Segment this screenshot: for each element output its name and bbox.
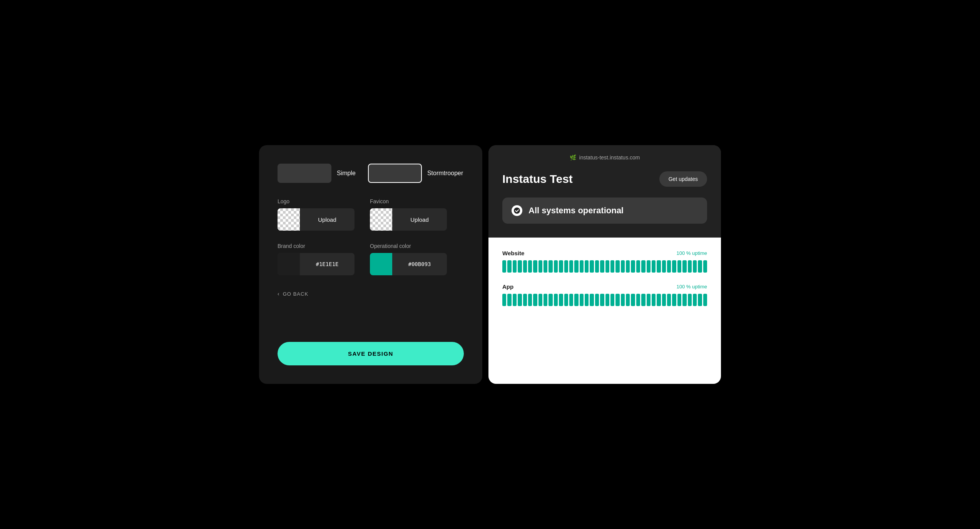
theme-selector: Simple Stormtrooper: [278, 164, 464, 183]
chevron-left-icon: ‹: [278, 291, 280, 297]
uptime-segment: [533, 294, 537, 306]
brand-color-input[interactable]: #1E1E1E: [278, 253, 355, 275]
color-row: Brand color #1E1E1E Operational color #0…: [278, 243, 464, 275]
uptime-segment: [672, 294, 676, 306]
favicon-checker: [370, 208, 392, 231]
uptime-segment: [636, 260, 640, 273]
uptime-segment: [647, 294, 651, 306]
favicon-upload-button[interactable]: Upload: [370, 208, 447, 231]
site-header: Instatus Test Get updates: [502, 171, 707, 187]
services-container: Website100 % uptimeApp100 % uptime: [502, 250, 707, 306]
service-row-1: App100 % uptime: [502, 283, 707, 306]
logo-label: Logo: [278, 198, 355, 204]
save-design-label: SAVE DESIGN: [348, 350, 393, 357]
uptime-bar-1: [502, 294, 707, 306]
uptime-segment: [647, 260, 651, 273]
operational-color-hex: #00B093: [392, 261, 447, 267]
uptime-segment: [662, 294, 666, 306]
uptime-segment: [667, 260, 671, 273]
status-text: All systems operational: [528, 206, 624, 216]
uptime-segment: [538, 260, 542, 273]
uptime-segment: [667, 294, 671, 306]
uptime-segment: [621, 294, 625, 306]
uptime-segment: [682, 260, 686, 273]
uptime-segment: [507, 260, 511, 273]
right-panel-bottom: Website100 % uptimeApp100 % uptime: [488, 238, 721, 384]
uptime-segment: [523, 260, 527, 273]
uptime-segment: [502, 260, 506, 273]
uptime-bar-0: [502, 260, 707, 273]
uptime-segment: [513, 260, 517, 273]
uptime-segment: [636, 294, 640, 306]
uptime-segment: [662, 260, 666, 273]
go-back-button[interactable]: ‹ GO BACK: [278, 291, 464, 297]
uptime-segment: [677, 294, 681, 306]
uptime-segment: [677, 260, 681, 273]
uptime-segment: [626, 294, 630, 306]
uptime-segment: [590, 260, 594, 273]
go-back-label: GO BACK: [283, 291, 309, 297]
brand-color-group: Brand color #1E1E1E: [278, 243, 355, 275]
uptime-segment: [533, 260, 537, 273]
service-header-1: App100 % uptime: [502, 283, 707, 290]
uptime-segment: [574, 260, 578, 273]
main-container: Simple Stormtrooper Logo Upload Favicon: [259, 145, 721, 384]
logo-upload-group: Logo Upload: [278, 198, 355, 231]
uptime-segment: [538, 294, 542, 306]
uptime-segment: [693, 294, 697, 306]
upload-row: Logo Upload Favicon Upload: [278, 198, 464, 231]
uptime-segment: [631, 294, 635, 306]
brand-color-swatch: [278, 253, 300, 275]
save-design-button[interactable]: SAVE DESIGN: [278, 342, 464, 365]
uptime-segment: [698, 260, 702, 273]
uptime-segment: [559, 294, 563, 306]
uptime-segment: [672, 260, 676, 273]
operational-color-swatch: [370, 253, 392, 275]
theme-option-simple[interactable]: Simple: [278, 164, 356, 183]
status-banner: All systems operational: [502, 198, 707, 224]
operational-color-input[interactable]: #00B093: [370, 253, 447, 275]
uptime-segment: [523, 294, 527, 306]
uptime-segment: [688, 294, 692, 306]
status-check-icon: [512, 205, 522, 216]
theme-swatch-stormtrooper: [368, 164, 422, 183]
right-panel-top: 🌿 instatus-test.instatus.com Instatus Te…: [488, 145, 721, 238]
uptime-segment: [507, 294, 511, 306]
operational-color-group: Operational color #00B093: [370, 243, 447, 275]
uptime-segment: [502, 294, 506, 306]
uptime-segment: [615, 294, 619, 306]
uptime-segment: [549, 294, 552, 306]
uptime-segment: [605, 294, 609, 306]
uptime-segment: [574, 294, 578, 306]
uptime-segment: [641, 260, 645, 273]
logo-upload-text: Upload: [300, 216, 355, 223]
theme-option-stormtrooper[interactable]: Stormtrooper: [368, 164, 463, 183]
uptime-segment: [652, 294, 656, 306]
svg-point-0: [514, 208, 520, 214]
service-uptime-0: 100 % uptime: [677, 250, 707, 256]
get-updates-button[interactable]: Get updates: [659, 171, 707, 187]
theme-swatch-simple: [278, 164, 331, 183]
uptime-segment: [564, 260, 568, 273]
logo-upload-button[interactable]: Upload: [278, 208, 355, 231]
uptime-segment: [518, 260, 522, 273]
theme-label-simple: Simple: [337, 170, 356, 177]
uptime-segment: [528, 260, 532, 273]
uptime-segment: [657, 294, 661, 306]
uptime-segment: [641, 294, 645, 306]
leaf-icon: 🌿: [570, 154, 576, 161]
uptime-segment: [528, 294, 532, 306]
uptime-segment: [590, 294, 594, 306]
uptime-segment: [703, 260, 707, 273]
uptime-segment: [682, 294, 686, 306]
uptime-segment: [569, 294, 573, 306]
uptime-segment: [564, 294, 568, 306]
brand-color-hex: #1E1E1E: [300, 261, 355, 267]
uptime-segment: [600, 294, 604, 306]
uptime-segment: [585, 294, 589, 306]
uptime-segment: [610, 294, 614, 306]
uptime-segment: [693, 260, 697, 273]
uptime-segment: [569, 260, 573, 273]
service-uptime-1: 100 % uptime: [677, 284, 707, 290]
favicon-upload-text: Upload: [392, 216, 447, 223]
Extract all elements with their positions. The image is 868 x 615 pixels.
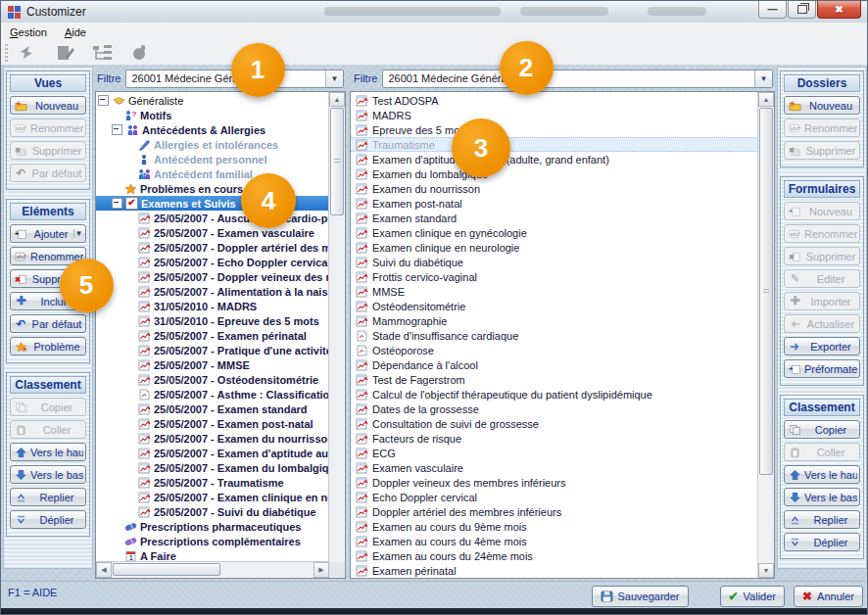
tree-item[interactable]: 25/05/2007 - Doppler veineux des mem	[96, 269, 329, 284]
tree-item[interactable]: Prescriptions complémentaires	[96, 534, 329, 548]
vers-le-bas-button[interactable]: Vers le bas	[10, 465, 86, 484]
list-item[interactable]: Examen du lombalgique	[351, 166, 758, 181]
list-item[interactable]: Calcul de l'objectif thérapeutique du pa…	[351, 387, 758, 402]
tree-item[interactable]: 25/05/2007 - Examen clinique en neurol	[96, 490, 329, 504]
tree-item[interactable]: 25/05/2007 - Examen périnatal	[96, 328, 329, 343]
expander-minus-icon[interactable]	[112, 124, 122, 135]
list-item[interactable]: Examen post-natal	[351, 196, 758, 211]
editer-button[interactable]: ✎Editer	[784, 269, 860, 288]
list-item[interactable]: Examen vasculaire	[351, 460, 758, 475]
renommer-button[interactable]: abcRenommer	[784, 224, 860, 243]
list-item[interactable]: Echo Doppler cervical	[351, 490, 758, 504]
undo-icon[interactable]	[14, 43, 43, 63]
menu-item-gestion[interactable]: Gestion	[1, 24, 56, 40]
nouveau-button[interactable]: ★Nouveau	[784, 96, 860, 115]
tree-item[interactable]: 25/05/2007 - Examen du nourrisson	[96, 431, 329, 446]
minimize-button[interactable]: —	[758, 1, 787, 19]
restore-button[interactable]	[788, 1, 816, 19]
valider-button[interactable]: ✔Valider	[720, 586, 786, 607]
par-d-faut-button[interactable]: ↶Par défaut	[10, 164, 86, 182]
list-item[interactable]: Dates de la grossesse	[351, 402, 758, 416]
list-item[interactable]: Examen clinique en neurologie	[351, 240, 758, 255]
vers-le-bas-button[interactable]: Vers le bas	[784, 488, 860, 506]
list-item[interactable]: Consultation de suivi de grossesse	[351, 416, 758, 431]
edit-page-icon[interactable]	[51, 43, 80, 63]
annuler-button[interactable]: ✖Annuler	[794, 586, 863, 607]
tree-item[interactable]: 31/05/2010 - MADRS	[96, 299, 329, 313]
tree-item[interactable]: 25/05/2007 - Examen d'aptitude au spo	[96, 446, 329, 460]
tree-horizontal-scrollbar[interactable]: ◀ ▶	[96, 561, 329, 578]
list-item[interactable]: Examen du nourrisson	[351, 181, 758, 196]
tree-item[interactable]: 31/05/2010 - Epreuve des 5 mots	[96, 313, 329, 328]
list-filter-combobox[interactable]: 26001 Médecine Générale ▼	[382, 70, 773, 88]
coller-button[interactable]: Coller	[10, 420, 86, 439]
tree-hscroll-thumb[interactable]	[113, 563, 220, 576]
hierarchy-icon[interactable]	[88, 43, 118, 63]
copier-button[interactable]: Copier	[784, 420, 860, 439]
renommer-button[interactable]: abcRenommer	[784, 118, 860, 137]
list-item[interactable]: Dépendance à l'alcool	[351, 357, 758, 372]
list-item[interactable]: Frottis cervico-vaginal	[351, 269, 758, 284]
chevron-down-icon[interactable]: ▼	[325, 71, 343, 87]
list-scroll-thumb[interactable]	[759, 108, 773, 475]
list-item[interactable]: Ostéodensitométrie	[351, 299, 758, 313]
list-item[interactable]: Examen d'aptitude au sport (adulte, gran…	[351, 152, 758, 166]
list-item[interactable]: Suivi du diabétique	[351, 255, 758, 269]
d-plier-button[interactable]: Déplier	[784, 533, 860, 551]
scroll-right-icon[interactable]: ▶	[313, 562, 329, 578]
tree-item[interactable]: ?Motifs	[96, 108, 329, 122]
nouveau-button[interactable]: ★Nouveau	[10, 96, 86, 115]
list-item[interactable]: ECG	[351, 446, 758, 460]
tree-item[interactable]: 25/05/2007 - Examen du lombalgique	[96, 460, 329, 475]
renommer-button[interactable]: abcRenommer	[10, 118, 86, 137]
list-item[interactable]: Examen périnatal	[351, 563, 758, 578]
list-item[interactable]: MMSE	[351, 284, 758, 299]
tree-item[interactable]: 25/05/2007 - Examen vasculaire	[96, 225, 329, 240]
list-item[interactable]: Facteurs de risque	[351, 431, 758, 446]
list-item[interactable]: Stade d'insuffisance cardiaque	[351, 328, 758, 343]
list-item[interactable]: Examen au cours du 24ème mois	[351, 548, 758, 563]
tree-item[interactable]: 25/05/2007 - Alimentation à la naissanc	[96, 284, 329, 299]
par-d-faut-button[interactable]: ↶Par défaut	[10, 314, 86, 333]
scroll-up-icon[interactable]: ▲	[329, 92, 345, 107]
tree-item[interactable]: 25/05/2007 - Echo Doppler cervical	[96, 255, 329, 269]
exporter-button[interactable]: Exporter	[784, 337, 860, 355]
tree-item[interactable]: 25/05/2007 - Asthme : Classification et …	[96, 387, 329, 402]
tree-item[interactable]: 25/05/2007 - Pratique d'une activité phy	[96, 343, 329, 357]
menu-item-aide[interactable]: Aide	[56, 24, 95, 40]
scroll-left-icon[interactable]: ◀	[96, 562, 112, 578]
stamp-icon[interactable]	[125, 43, 155, 63]
expander-minus-icon[interactable]	[112, 198, 122, 209]
probl-me-button[interactable]: Problème	[10, 337, 86, 355]
tree-item[interactable]: 25/05/2007 - MMSE	[96, 357, 329, 372]
vers-le-haut-button[interactable]: Vers le haut	[10, 443, 86, 461]
replier-button[interactable]: Replier	[784, 510, 860, 529]
tree-item[interactable]: Antécédent familial	[96, 166, 329, 181]
list-item[interactable]: Examen au cours du 4ème mois	[351, 534, 758, 548]
tree-item[interactable]: 25/05/2007 - Auscultation cardio-pulmon	[96, 211, 329, 225]
tree-vertical-scrollbar[interactable]: ▲ ▼	[328, 92, 345, 578]
list-item[interactable]: Ostéoporose	[351, 343, 758, 357]
list-item[interactable]: Epreuve des 5 mots	[351, 122, 758, 137]
list-item[interactable]: Doppler veineux des membres inférieurs	[351, 475, 758, 490]
list-item[interactable]: Examen au cours du 9ème mois	[351, 519, 758, 534]
tree-item[interactable]: Antécédent personnel	[96, 152, 329, 166]
tree-item[interactable]: 25/05/2007 - Suivi du diabétique	[96, 504, 329, 519]
nouveau-button[interactable]: +Nouveau	[784, 202, 860, 220]
expander-minus-icon[interactable]	[98, 95, 109, 106]
supprimer-button[interactable]: ✖Supprimer	[784, 141, 860, 160]
supprimer-button[interactable]: ✖Supprimer	[784, 247, 860, 265]
list-item[interactable]: Examen standard	[351, 211, 758, 225]
tree-item[interactable]: 25/05/2007 - Ostéodensitométrie	[96, 372, 329, 387]
replier-button[interactable]: Replier	[10, 488, 86, 506]
importer-button[interactable]: ✚Importer	[784, 292, 860, 310]
tree-scroll-thumb[interactable]	[330, 108, 344, 215]
d-plier-button[interactable]: Déplier	[10, 510, 86, 529]
scroll-up-icon[interactable]: ▲	[758, 92, 774, 107]
list-item[interactable]: Traumatisme	[351, 137, 758, 152]
list-vertical-scrollbar[interactable]: ▲ ▼	[757, 92, 774, 578]
tree-item[interactable]: Prescriptions pharmaceutiques	[96, 519, 329, 534]
vers-le-haut-button[interactable]: Vers le haut	[784, 465, 860, 484]
chevron-down-icon[interactable]: ▼	[73, 229, 83, 238]
sauvegarder-button[interactable]: Sauvegarder	[592, 586, 689, 607]
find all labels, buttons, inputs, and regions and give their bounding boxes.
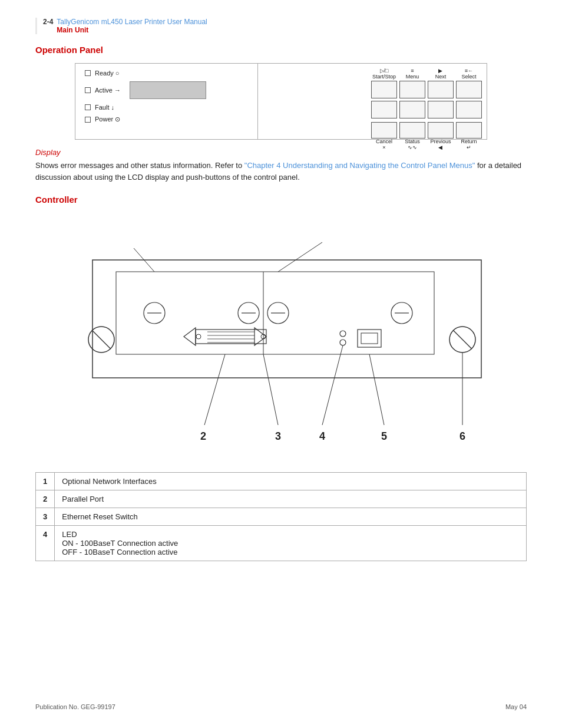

• • •

What to produce: Look through the listing above. Pick out each line with "Doppler" and copy it.

Your response:
tree-item[interactable]: 25/05/2007 - Doppler veineux des mem	[96, 269, 329, 284]
list-item[interactable]: Echo Doppler cervical	[351, 490, 758, 504]
tree-item[interactable]: 25/05/2007 - Echo Doppler cervical	[96, 255, 329, 269]
list-item[interactable]: Doppler veineux des membres inférieurs	[351, 475, 758, 490]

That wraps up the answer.